Aspirer à l’éternité
L’écrivain, dont certaines oeuvres ont été traduites vers l’anglais, le français, le serbe et le chinois, n’hésite pas à expliquer l’objectif de son livre à travers les paroles du héros de la nouvelle intitulée Qessate Al-Fagr (histoire de l’aube). Nessim Guirguis, un ancien détenu politique entre 1959 et 1964, y raconte son parcours et celui de ses compagnons à son voisin, fonctionnaire. Il considère ses années de détention comme la plus belle période de sa vie, un fait que le fonctionnaire n’arrive pas à saisir.
L’auteur explique le pourquoi à travers le dialogue entre les deux personnages : « Ce sont les années où je me suis ressenti fier, j’avais l’impression que je réalisais quelque chose et que ma vie avait un sens. Comment peut-on vivre et mourir comme n’importe quel autre être humain ? ». Nessim Guirguis meurt sans que son voisin-fonctionnaire comprenne comment la prison pourrait être aussi significative pour une personne. Mais à travers les histoires de Guirguis sur son passé, la lutte pour la liberté menée avec d’autres prisonniers, le lecteur parvient à en saisir le sens.

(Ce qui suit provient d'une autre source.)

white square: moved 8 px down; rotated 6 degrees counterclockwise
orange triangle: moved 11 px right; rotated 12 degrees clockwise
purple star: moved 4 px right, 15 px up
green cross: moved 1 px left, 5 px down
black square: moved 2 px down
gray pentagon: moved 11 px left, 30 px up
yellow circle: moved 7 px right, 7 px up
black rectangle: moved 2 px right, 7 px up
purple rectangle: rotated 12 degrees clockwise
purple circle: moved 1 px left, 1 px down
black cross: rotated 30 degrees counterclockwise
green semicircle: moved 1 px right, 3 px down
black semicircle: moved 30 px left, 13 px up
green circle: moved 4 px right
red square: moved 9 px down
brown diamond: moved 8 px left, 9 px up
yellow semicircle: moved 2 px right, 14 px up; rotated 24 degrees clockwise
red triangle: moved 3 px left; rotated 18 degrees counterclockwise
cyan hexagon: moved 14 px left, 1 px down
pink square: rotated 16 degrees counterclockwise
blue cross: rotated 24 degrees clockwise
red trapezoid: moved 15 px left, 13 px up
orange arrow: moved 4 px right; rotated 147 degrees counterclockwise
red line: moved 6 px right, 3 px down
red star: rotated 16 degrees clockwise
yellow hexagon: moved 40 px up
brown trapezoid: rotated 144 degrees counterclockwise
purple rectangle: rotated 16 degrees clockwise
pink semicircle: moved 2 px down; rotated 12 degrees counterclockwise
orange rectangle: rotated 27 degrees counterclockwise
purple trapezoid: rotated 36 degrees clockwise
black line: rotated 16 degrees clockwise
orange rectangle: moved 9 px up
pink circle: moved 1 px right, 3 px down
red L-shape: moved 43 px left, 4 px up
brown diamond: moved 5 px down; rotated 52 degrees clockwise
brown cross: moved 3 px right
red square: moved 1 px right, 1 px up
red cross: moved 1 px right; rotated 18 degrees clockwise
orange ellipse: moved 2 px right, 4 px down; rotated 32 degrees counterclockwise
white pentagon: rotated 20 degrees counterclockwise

Dans la nouvelle qui prête son titre à tout le recueil, Esmat décrit les craintes d’une vieille femme, Enayat, qui s’oppose à la volonté de ses enfants et ses neveux de vendre la grande maison de famille. Ils veulent tous vendre et refaire leur vie ailleurs, en s’installant dans de nouveaux appartements, etc. Cependant, Enayat reste attachée à ses racines. « Ils doivent entretenir la maison, l’agrandir, au lieu de la vendre. Ils ne se rendent pas compte qu’ils sont en train de se déraciner, que chacun seul serait comme une branche sèche ». Enayat craignait le croassement du corbeau, qu’elle entend notamment le soir. Pour elle, il porte malheur, signifie la mort. D’ailleurs, l’un de ses neveux a vraiment trouvé mort, à la suite d’une crise cardiaque. Malgré tout, elle s’obstine : « Je ne vendrai pas la maison », dit-elle pour conclure.
Dans une nouvelle intitulée Hadisse Mariam (les propos de Mariam), l’auteur fait référence à une citation de Naguib Mahfouz, tirée du roman Le Voleur et les chiens : « Je ne désire plus que mourir d’une mort significative ». Et ce, pour réitérer son idée et celle de la journaliste Mariam, personnage principal de sa nouvelle. Elle essaie de résoudre le mystère du jeune Egyptien parti subitement pour la Palestine pour commettre un attentat-suicide.
Il n’avait jamais adhéré à un groupe terroriste. Mariam part à la recherche de ses vrais motifs : « Il est peut-être meilleur que nous tous. Peut-être s’est-il soudain rendu compte du sens précieux de la vie et que s’il continuait sa vie ici, il vivrait et mourrait comme nous tous, sans signification. Par contre, s’il mourrait là-bas, il donnerait un sens à sa courte vie. Par sa mort, il obtiendrait quelque chose de plus précieux ».
L’écrivain explique ainsi tout au long de son recueil que l’on peut donner chacun un sens à la vie, quels que soient les défis. C’est ce qui fait que certains parviennent à s’éterniser.
Makhawef Nihayet Al-Omr (craintes de l’automne de la vie), de Adel Esmat, aux éditions Al-Kotob Khan 2020, 164 pages.